日が伸びた

文字数 513文字

 なんか日が伸びたよね。
 夕方に差し掛かった頃、そんな言葉を家族が口にした。
 太陽の軌道が、徐々に冬の軌道から春と秋の軌道へと移動しているのだから、日が伸びるのは当然だ。
 こんなもの、学生時代に習う程度の知識だから、大人もみんな知っていて当たり前だと思うだろうが、そうなの? とびっくりする大人の方が多いのが現実だ。

 学生時代にどんなに勉強して頭に詰め込もうが、世の中の大人がそれに興味関心がなければ、詰め込んだところで話として使うこともなく脳内から情報がいつの間にか消えてしまう。なんでも、使える情報しか残さない仕組みがあるらしい。
 学んだことを忘却してしまうのは恐ろしい。だから、巷には大人向けの学生時代の勉強の復習関連の本があるのだろう。

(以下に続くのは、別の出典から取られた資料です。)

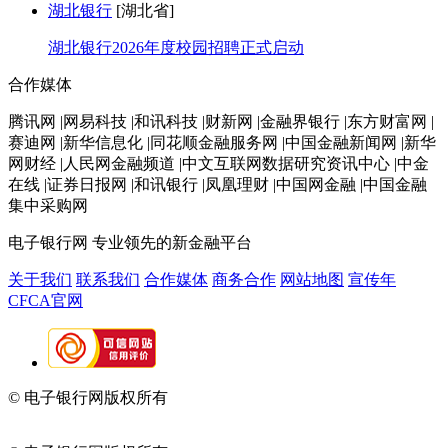
湖北银行
[湖北省]
湖北银行2026年度校园招聘正式启动
合作媒体
腾讯网 |网易科技 |和讯科技 |财新网 |金融界银行 |东方财富网 |
赛迪网 |新华信息化 |同花顺金融服务网 |中国金融新闻网 |新华
网财经 |人民网金融频道 |中文互联网数据研究资讯中心 |中金
在线 |证券日报网 |和讯银行 |凤凰理财 |中国网金融 |中国金融
集中采购网
电子银行网
专业领先的新金融平台
关于我们
联系我们
合作媒体
商务合作
网站地图
宣传年
CFCA官网
© 电子银行网版权所有
京ICP备05045998号-2
京公网安备
11010202009082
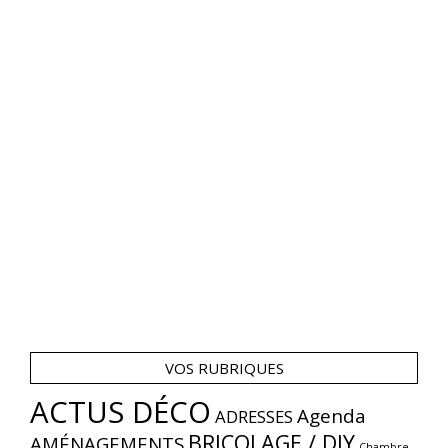
VOS RUBRIQUES
ACTUS DÉCO
Agenda
ADRESSES
BRICOLAGE / DIY
AMÉNAGEMENTS
Chambre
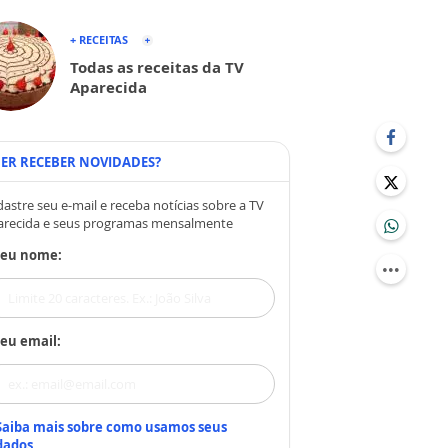
+ RECEITAS
Todas as receitas da TV
Aparecida
ER RECEBER NOVIDADES?
astre seu e-mail e receba notícias sobre a TV
arecida e seus programas mensalmente
Seu nome:
eu email:
Saiba mais sobre como usamos seus
dados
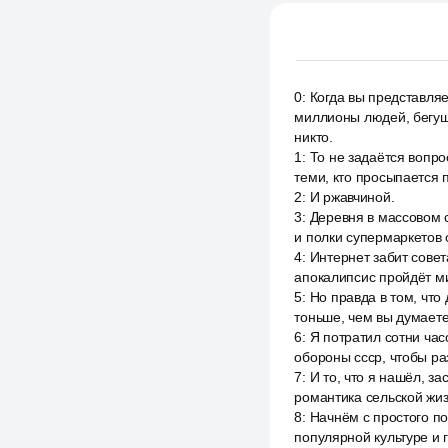
0
:
Когда вы представля
миллионы людей, бегущи
никто.
1
:
То не задаётся вопро
теми, кто просыпается п
2
:
И ржавчиной.
3
:
Деревня в массовом с
и полки супермаркетов 
4
:
Интернет забит совет
апокалипсис пройдёт ми
5
:
Но правда в том, что
тоньше, чем вы думаете
6
:
Я потратил сотни час
обороны ссср, чтобы ра
7
:
И то, что я нашёл, з
романтика сельской жиз
8
:
Начнём с простого по
популярной культуре и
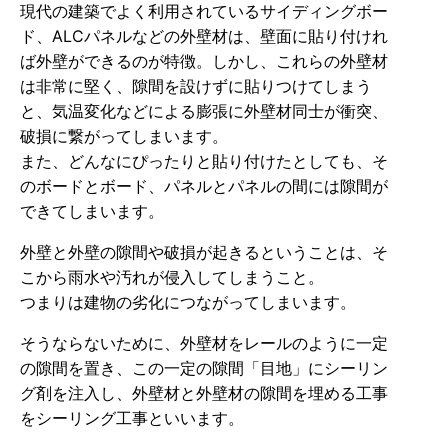
現代の建築でよく利用されているサイディングボー
ド、ALCパネルなどの外壁材は、壁面に貼り付けれ
ば外壁ができるのが特徴。しかし、これらの外壁材
は非常に堅く、隙間を設けずに貼りつけてしまう
と、気温変化などによる膨張に外壁材同士が衝突、
破損に繋がってしまいます。
また、どんなにぴったりと貼り付けたとしても、そ
のボードとボード、パネルとパネルの間には隙間が
できてしまいます。
外壁と外壁の隙間や破損が起きるということは、そ
こから雨水や汚れが侵入してしまうこと。
つまりは建物の劣化につながってしまいます。
そうならないために、外壁材をレールのように一定
の隙間を置き、この一定の隙間「目地」にシーリン
グ剤を注入し、外壁材と外壁材の隙間を埋める工事
をシーリング工事といいます。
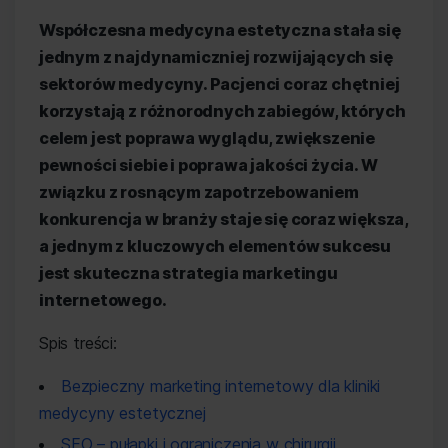
Współczesna medycyna estetyczna stała się
jednym z najdynamiczniej rozwijających się
sektorów medycyny. Pacjenci coraz chętniej
korzystają z różnorodnych zabiegów, których
celem jest poprawa wyglądu, zwiększenie
pewności siebie i poprawa jakości życia. W
związku z rosnącym zapotrzebowaniem
konkurencja w branży staje się coraz większa,
a jednym z kluczowych elementów sukcesu
jest skuteczna strategia marketingu
internetowego.
Spis treści:
Bezpieczny marketing internetowy dla kliniki
medycyny estetycznej
SEO – pułapki i ograniczenia w chirurgii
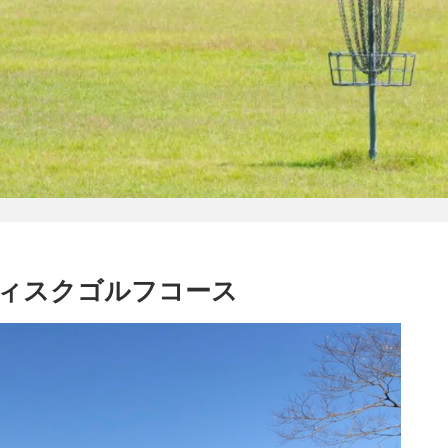
ィスクゴルフコース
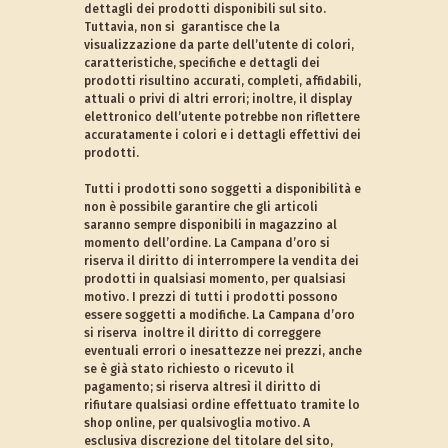
dettagli dei prodotti disponibili sul sito.
Tuttavia, non si garantisce che la
visualizzazione da parte dell’utente di colori,
caratteristiche, specifiche e dettagli dei
prodotti risultino accurati, completi, affidabili,
attuali o privi di altri errori; inoltre, il display
elettronico dell’utente potrebbe non riflettere
accuratamente i colori e i dettagli effettivi dei
prodotti.
Tutti i prodotti sono soggetti a disponibilità e
non è possibile garantire che gli articoli
saranno sempre disponibili in magazzino al
momento dell’ordine. La Campana d’oro si
riserva il diritto di interrompere la vendita dei
prodotti in qualsiasi momento, per qualsiasi
motivo. I prezzi di tutti i prodotti possono
essere soggetti a modifiche. La Campana d’oro
si riserva inoltre il diritto di correggere
eventuali errori o inesattezze nei prezzi, anche
se è già stato richiesto o ricevuto il
pagamento; si riserva altresì il diritto di
rifiutare qualsiasi ordine effettuato tramite lo
shop online, per qualsivoglia motivo. A
esclusiva discrezione del titolare del sito,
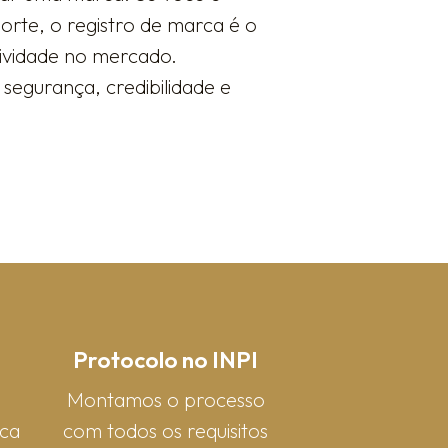
rte, o registro de marca é o
sividade no mercado.
segurança, credibilidade e
Protocolo no INPI
Montamos o processo
rca
com todos os requisitos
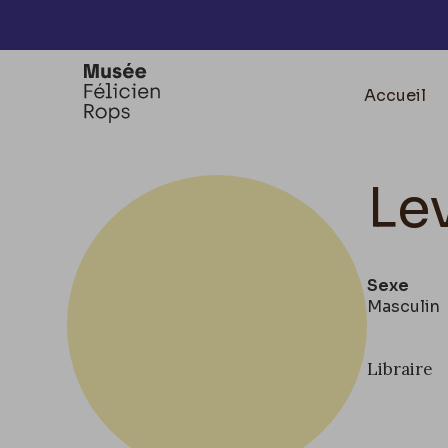
Accèder directement au contenu
Accueil
Le
Sexe
Masculin
Libraire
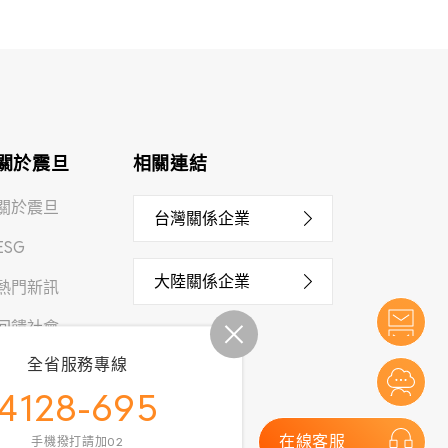
關於震旦
相關連結
關於震旦
台灣關係企業
ESG
大陸關係企業
熱門新訊
回饋社會
全省服務專線
人才招募
4128-695
在線客服
手機撥打請加02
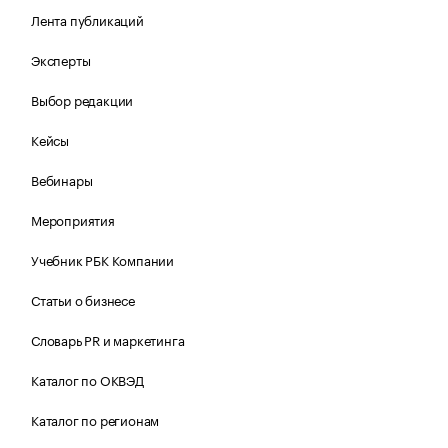
Лента публикаций
Эксперты
Выбор редакции
Кейсы
Вебинары
Мероприятия
Учебник РБК Компании
Статьи о бизнесе
Словарь PR и маркетинга
Каталог по ОКВЭД
Каталог по регионам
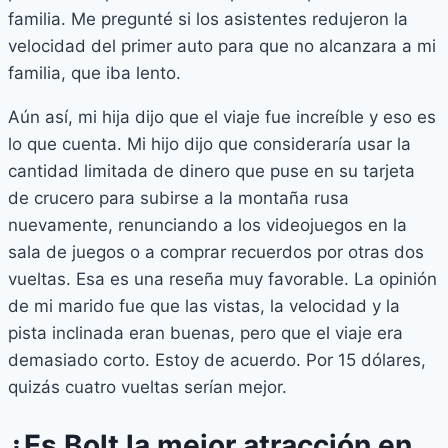
familia. Me pregunté si los asistentes redujeron la
velocidad del primer auto para que no alcanzara a mi
familia, que iba lento.
Aún así, mi hija dijo que el viaje fue increíble y eso es
lo que cuenta. Mi hijo dijo que consideraría usar la
cantidad limitada de dinero que puse en su tarjeta
de crucero para subirse a la montaña rusa
nuevamente, renunciando a los videojuegos en la
sala de juegos o a comprar recuerdos por otras dos
vueltas. Esa es una reseña muy favorable. La opinión
de mi marido fue que las vistas, la velocidad y la
pista inclinada eran buenas, pero que el viaje era
demasiado corto. Estoy de acuerdo. Por 15 dólares,
quizás cuatro vueltas serían mejor.
¿Es Bolt la mejor atracción en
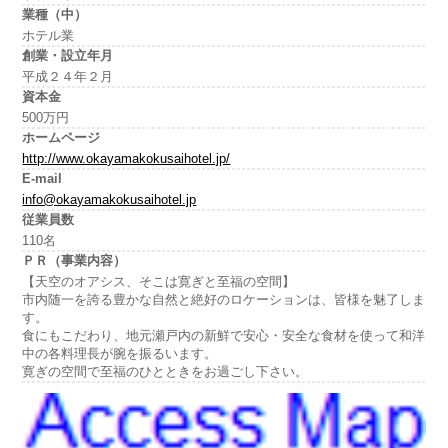
業種（中）
ホテル業
創業・設立年月
平成２４年２月
資本金
500万円
ホームページ
http://www.okayamakokusaihotel.jp/
E-mail
info@okayamakokusaihotel.jp
従業員数
110名
ＰＲ（事業内容）
【天空のオアシス、そこは寛ぎと至福の空間】
市内随一を誇る豊かな自然と絶好のロケーションは、皆様を魅了しま
す。
食にもこだわり、地元瀬戸内の新鮮で安心・安全な食材を使って和洋
中の各料理長が腕を振るいます。
寛ぎの空間で至福のひとときをお過ごし下さい。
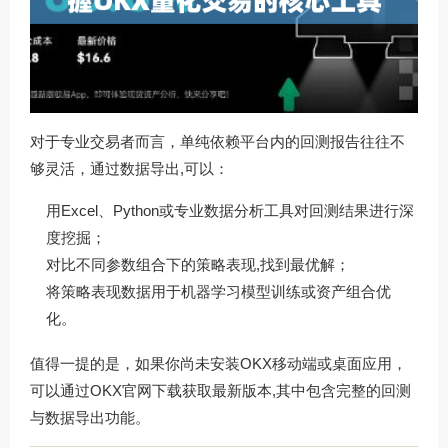
对于专业交易者而言，单纯依赖平台内的回测报告往往不
够灵活，通过数据导出,可以：
用Excel、Python或专业数据分析工具对回测结果进行深
度挖掘；
对比不同参数组合下的策略表现,找到最优解；
将策略表现数据用于机器学习模型训练或资产组合优
化。
值得一提的是，如果你尚未安装OKX移动端或桌面应用，
可以通过
OKX官网下载
获取最新版本,其中包含完整的回测
与数据导出功能。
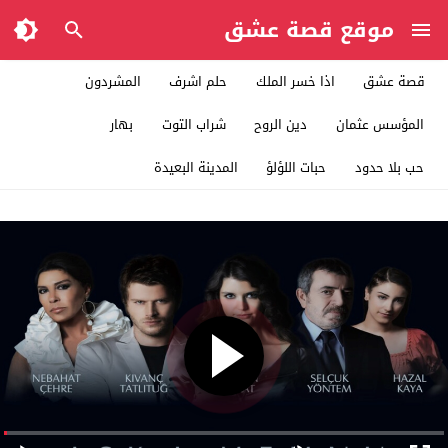
موقع قصة عشق
قصة عشق
اذا خسر الملك
حلم اشرف
المشردون
المؤسس عثمان
دين الروح
شراب التوت
بهار
حب بلا حدود
حبات اللؤلؤ
المدينة البعيدة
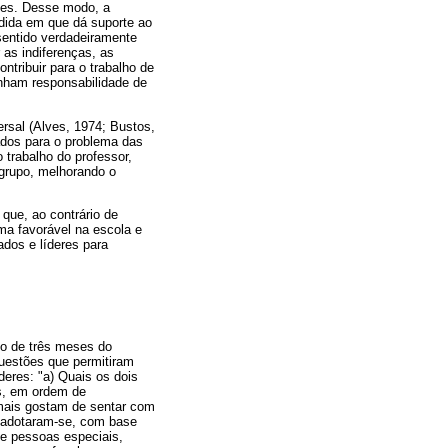
ões. Desse modo, a
dida em que dá suporte ao
 sentido verdadeiramente
 as indiferenças, as
ntribuir para o trabalho de
enham responsabilidade de
ersal (Alves, 1974; Bustos,
tados para o problema das
 trabalho do professor,
 grupo, melhorando o
que, ao contrário de
ma favorável na escola e
dos e líderes para
ngo de três meses do
questões que permitiram
deres: "a) Quais os dois
s, em ordem de
mais gostam de sentar com
 adotaram-se, com base
de pessoas especiais,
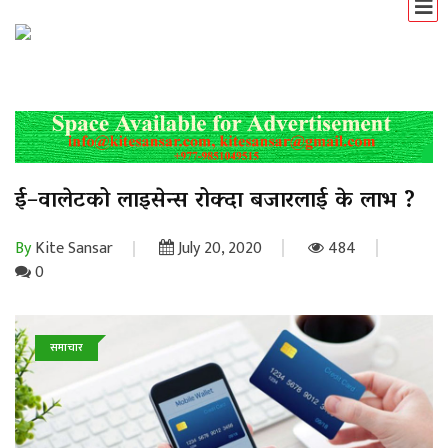
ई–वालेटको लाइसेन्स रोक्दा बजारलाई के लाभ ?
By
Kite Sansar
July 20, 2020
484
0
समाचार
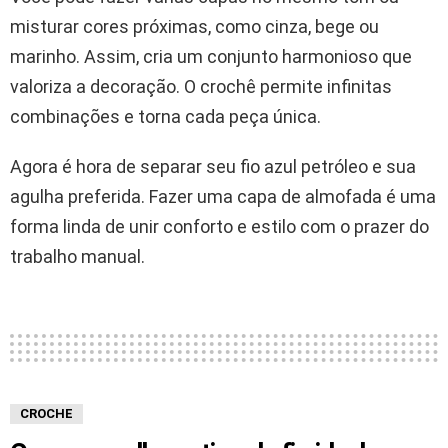
misturar cores próximas, como cinza, bege ou
marinho. Assim, cria um conjunto harmonioso que
valoriza a decoração. O crochê permite infinitas
combinações e torna cada peça única.
Agora é hora de separar seu fio azul petróleo e sua
agulha preferida. Fazer uma capa de almofada é uma
forma linda de unir conforto e estilo com o prazer do
trabalho manual.
CROCHE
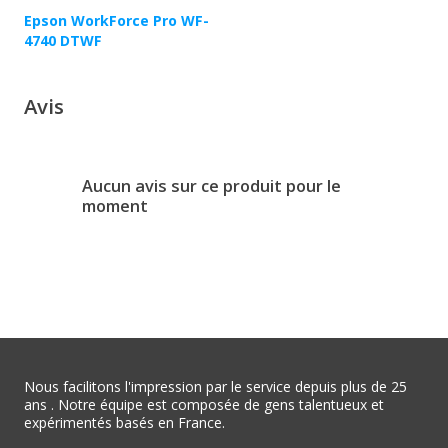
Epson WorkForce Pro WF-
4740 DTWF
Avis
Aucun avis sur ce produit pour le
moment
Nous facilitons l'impression par le service depuis plus de 25
ans . Notre équipe est composée de gens talentueux et
expérimentés basés en France.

 私の家族は天体に関して興味が薄いため、どんなに説明しようが右から左へ聞き流してしまう。多分、脳が覚えることを拒否している作用が働いている。
 もう少し興味関心を持ってもいいと思うのだけど。脳が活発だとボケないと聞くし。
 自然の仕組みは、科学的に説明できることも多い。つまり理解できるだけの材料はあるのだ。
 家族は自ら知ることを放棄しているようで、少し寂しさを覚えた、冬の午後だった。